What lines in the entries hold the string "cuisine"? List them.

[Opening Source material section]

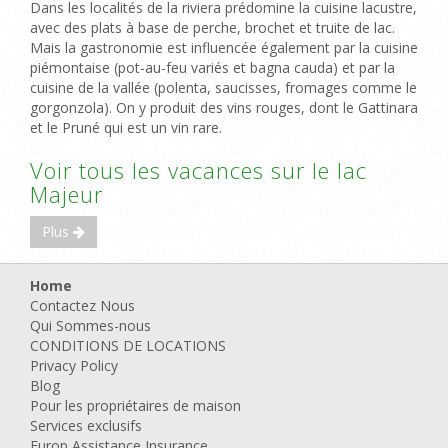
Dans les localités de la riviera prédomine la cuisine lacustre,
avec des plats à base de perche, brochet et truite de lac.
Mais la gastronomie est influencée également par la cuisine
piémontaise (pot-au-feu variés et bagna cauda) et par la
cuisine de la vallée (polenta, saucisses, fromages comme le
gorgonzola). On y produit des vins rouges, dont le Gattinara
et le Pruné qui est un vin rare.
Voir tous les vacances sur le lac
Majeur
Plus
Home
Contactez Nous
Qui Sommes-nous
CONDITIONS DE LOCATIONS
Privacy Policy
Blog
Pour les propriétaires de maison
Services exclusifs
Europ Assistance Insurance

[Closing Source material section]

Answer to the exercise
Dans les localités de la riviera prédomine la cuisine lacustre,
Mais la gastronomie est influencée également par la cuisine
cuisine de la vallée (polenta, saucisses, fromages comme le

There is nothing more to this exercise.